During her placement, Ms Akinyelure went to the Ivory Coast to investigate new opportunities for the local chocolate manufacturing industry.

“It has been completely life-changing for me,” she says of her experience at the BBC.

“You get intensive training in journalism – everything from presenting, to editing, to writing, to telling the story, to understanding BBC ethics.

“Whatever it is that you have may be what the BBC is looking for. So you need to take this opportunity and seriously, apply.”

She is in Blantyre to launch the 2017 prize, along with Francesca Unsworth, the director of the BBC World Service.

Ms Unsworth has reiterated the commitment of the BBC to continuing Komla Dumor’s legacy: “We have already awarded and hosted two exceptionally talented journalists, who were given the opportunity to train with us and report from Africa for our audiences across the BBC.

“It has been a pleasure getting to know both Nancy and Didi. It has also been great to learn from both our award winners, improving our engagement with local audiences.

“We’re looking forward to finding the next rising star in African journalism and welcoming them as the next BBC World News Komla Dumor Award winner.”

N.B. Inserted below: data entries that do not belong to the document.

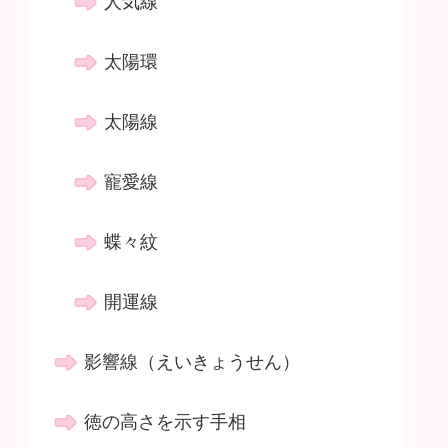
人気線
太陽環
太陽線
寵愛線
蝶々紋
開運線
影響線（えいきょうせん）
徳の高さを示す手相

Applications will be considered by an expert panel: Rachael Akidi from the BBC’s Focus on Africa programme; Paul Royall, who is the editor of the prominent BBC UK TV programmes, the Six and Ten O’Clock News; and Khadija Patel, editor-in-chief of South Africa’s Mail & Guardian newspaper.

Ms Patel spoke of her motivation for joining the award panel: “Komla’s work touched so many of us.

“He was loved by those who knew him, but he was also respected by so many more. His work remains testimony to the strength of African journalism and I’m delighted to be able to honour his memory.”